El capitalismo triunfa, y las
riquezas se mueven. La nobleza
basaba su poder en la cuna, es
decir, importaba la sangre y la
familia a la que pertenecías, y
eso era inamovible. Pero ahora
se empiezan a crear grandes
fortunas. Como contrapartida van
a aparecer los primeros
movimientos obreros. Irrumpe en
el panorama social el socialismo
y la idea de la lucha de clases.
En este panorama de cambios
históricos el arte va a analizar
la realidad que le rodea. Para
elaborar este análisis se cambia
el modo de ver la vida. La
historia y la mitología pierden
importancia. Los artistas pasan
a retratar la realidad en la que
viven.
En literatura la novela se hace
la reina de los géneros, pero ya
no es una novela histórica como
n el periodo romántico, sino que
pasa a ser un retrato fiel de la
realidad. Pero se divide en dos
interpretaciones: Realismo
propiamente dicho y Naturalismo.
El Realismo:
Busca la observación de la
realidad de una manera objetiva.
Plantea una crítica social y
busca temas que siempre se
extraen de la burguesía.
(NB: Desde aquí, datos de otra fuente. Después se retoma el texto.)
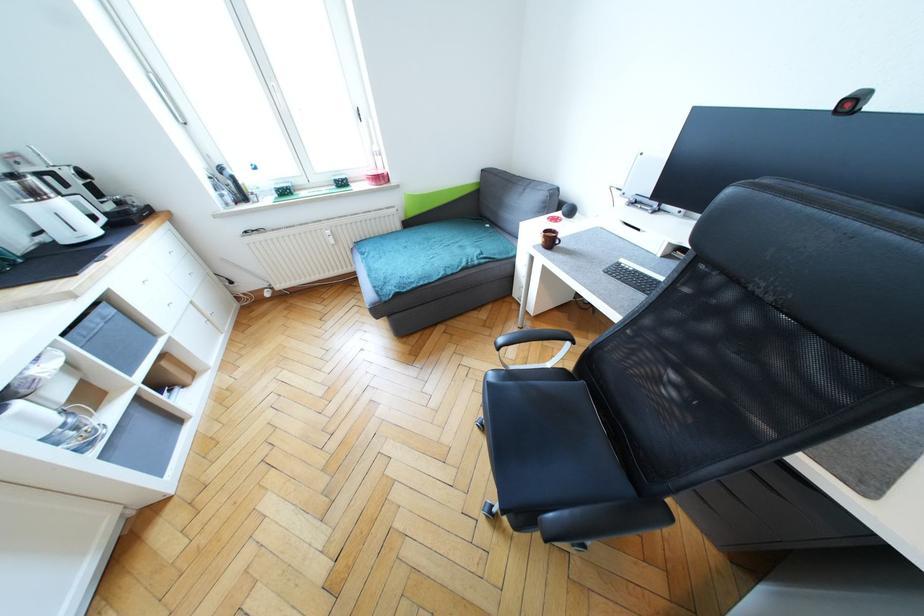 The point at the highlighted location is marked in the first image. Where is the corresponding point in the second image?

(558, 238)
A su
vez este realismo se divide en
dos ramas, una conservadora,
puramente esteticista, cuyos
máximos exponentes son Juan
Valera, autor de Pepita
Jiménez, y José María de
Pereda, con Peñas arriba;
la otra es la rama progresista,
que plantea una denuncia social.
Se caracteriza por el narrador
omnisciente que, en un estilo
sobrio hace un retrato de los
personajes y de los temas de
época siempre desde una actitud
crítica. El autor es el dios
creador de la novela que sabe
todo lo que los personajes van a
hacer.
Dentro de esta corriente tenemos
a Leopoldo Alas "Clarín", con su
novela La Regenta, y a
Benito Pérez Galdós, muy
prolífico, que llegó a trabajar
el paradigma histórico incluso,
con los Episodios Nacionales.
Éste propugna un profundo cambio
social y llega a atacar la
intolerancia religiosa.
El Naturalismo:
Tiene muchas influencias del
realismo progresista, pero
también mama de las nuevas
tendencias filosóficas de la
época, como la corriente
determinista, que planteaba que
la persona estaba atada a su
destino y éste no podía hacer
nada por cambiarlo. También toma
fuentes del socialismo
experimental que se estaba
creando. Para ellos el hombre no
es más que un producto del
ambiente que le rodea sumado a
la herencia.
Sus máximos exponentes en España
son Emila Pardo Bazán, con
Los Pazos de Ulloa y Vicente
Blasco Ibáñez con La Barraca
y Cañas y Barro. Éstas
son novelas que retratan el
ambiente rural del siglo XIX.
En definitiva, el realismo acaba
con el idealismo romántico. Todo
el subjetivismo del movimiento
anterior se ve desplazado por
esta corriente objetivista. El
empirismo que comenzón con la
ilustración alcanza su cénit en
el análisis de la sociedad, pero
no a través del ensayo sino a
través de la novela. Ésta
alcanza mayor difusión al
extenderse el folletín. Los
folletines son cuadernillos que
se vendían periódicamente hasta
completar el volumen.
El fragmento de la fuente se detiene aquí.